Directions: Each line below from the one containing "Obligée, par des" through the one containing "venaient à chuter" should be output exactly as it stands, and no other line should appear.

The records:

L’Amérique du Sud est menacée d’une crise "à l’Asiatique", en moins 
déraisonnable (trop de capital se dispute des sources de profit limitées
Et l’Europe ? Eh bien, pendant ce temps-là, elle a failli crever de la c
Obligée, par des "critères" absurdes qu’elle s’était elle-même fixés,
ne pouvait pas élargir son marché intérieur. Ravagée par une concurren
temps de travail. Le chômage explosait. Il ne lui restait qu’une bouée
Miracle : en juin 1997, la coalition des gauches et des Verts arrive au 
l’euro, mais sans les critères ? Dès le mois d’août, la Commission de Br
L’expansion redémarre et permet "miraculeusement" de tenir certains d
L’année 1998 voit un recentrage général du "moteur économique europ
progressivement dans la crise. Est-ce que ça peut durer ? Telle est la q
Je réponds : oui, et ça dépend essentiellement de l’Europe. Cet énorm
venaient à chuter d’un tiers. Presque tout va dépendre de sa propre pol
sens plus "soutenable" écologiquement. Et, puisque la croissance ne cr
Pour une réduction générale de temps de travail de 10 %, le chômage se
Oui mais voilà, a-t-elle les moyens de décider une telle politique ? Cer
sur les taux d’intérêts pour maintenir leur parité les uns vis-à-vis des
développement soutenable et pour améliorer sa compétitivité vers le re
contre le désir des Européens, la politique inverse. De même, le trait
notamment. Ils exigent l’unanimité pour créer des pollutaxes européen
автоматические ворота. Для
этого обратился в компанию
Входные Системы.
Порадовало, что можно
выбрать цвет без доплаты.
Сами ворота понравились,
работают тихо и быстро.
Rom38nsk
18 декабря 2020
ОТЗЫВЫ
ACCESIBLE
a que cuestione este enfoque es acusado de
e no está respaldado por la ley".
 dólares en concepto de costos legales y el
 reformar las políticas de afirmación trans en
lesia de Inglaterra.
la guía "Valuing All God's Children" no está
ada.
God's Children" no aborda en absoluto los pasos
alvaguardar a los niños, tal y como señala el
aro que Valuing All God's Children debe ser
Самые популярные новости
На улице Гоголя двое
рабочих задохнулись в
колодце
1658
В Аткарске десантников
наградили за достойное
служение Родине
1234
* * *
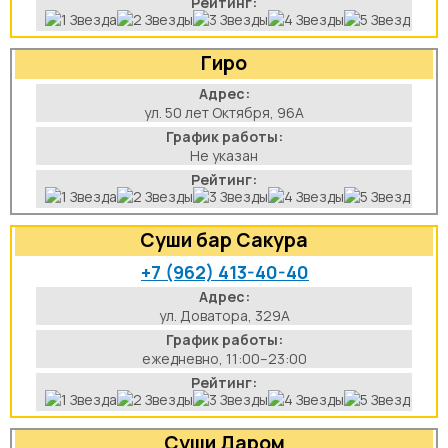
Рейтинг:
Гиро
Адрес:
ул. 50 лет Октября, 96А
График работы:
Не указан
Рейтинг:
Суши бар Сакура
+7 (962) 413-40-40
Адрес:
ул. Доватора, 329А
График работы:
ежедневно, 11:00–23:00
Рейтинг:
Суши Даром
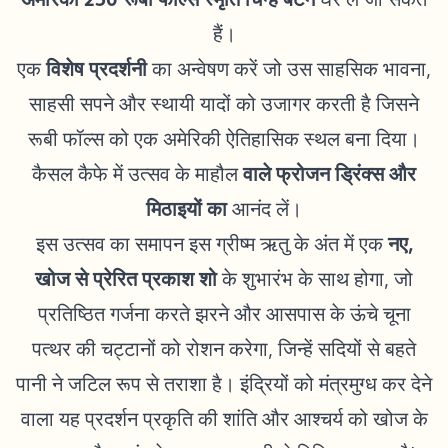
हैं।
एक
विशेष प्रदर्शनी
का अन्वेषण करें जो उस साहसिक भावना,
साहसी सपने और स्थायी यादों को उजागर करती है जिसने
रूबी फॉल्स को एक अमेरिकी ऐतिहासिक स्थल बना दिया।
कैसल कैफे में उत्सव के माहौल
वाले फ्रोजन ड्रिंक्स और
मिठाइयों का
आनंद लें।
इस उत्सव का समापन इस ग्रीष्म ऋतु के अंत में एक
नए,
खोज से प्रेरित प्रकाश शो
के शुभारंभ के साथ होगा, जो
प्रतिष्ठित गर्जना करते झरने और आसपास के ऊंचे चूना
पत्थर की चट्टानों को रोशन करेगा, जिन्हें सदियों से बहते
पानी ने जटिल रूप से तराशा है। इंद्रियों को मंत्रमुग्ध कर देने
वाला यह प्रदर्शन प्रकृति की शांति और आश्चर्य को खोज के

Result:
Obligée, par des "critères" absurdes qu’elle s’était elle-même fixés,
ne pouvait pas élargir son marché intérieur. Ravagée par une concurren
temps de travail. Le chômage explosait. Il ne lui restait qu’une bouée
Miracle : en juin 1997, la coalition des gauches et des Verts arrive au 
l’euro, mais sans les critères ? Dès le mois d’août, la Commission de Br
L’expansion redémarre et permet "miraculeusement" de tenir certains d
L’année 1998 voit un recentrage général du "moteur économique europ
progressivement dans la crise. Est-ce que ça peut durer ? Telle est la q
Je réponds : oui, et ça dépend essentiellement de l’Europe. Cet énorm
venaient à chuter d’un tiers. Presque tout va dépendre de sa propre pol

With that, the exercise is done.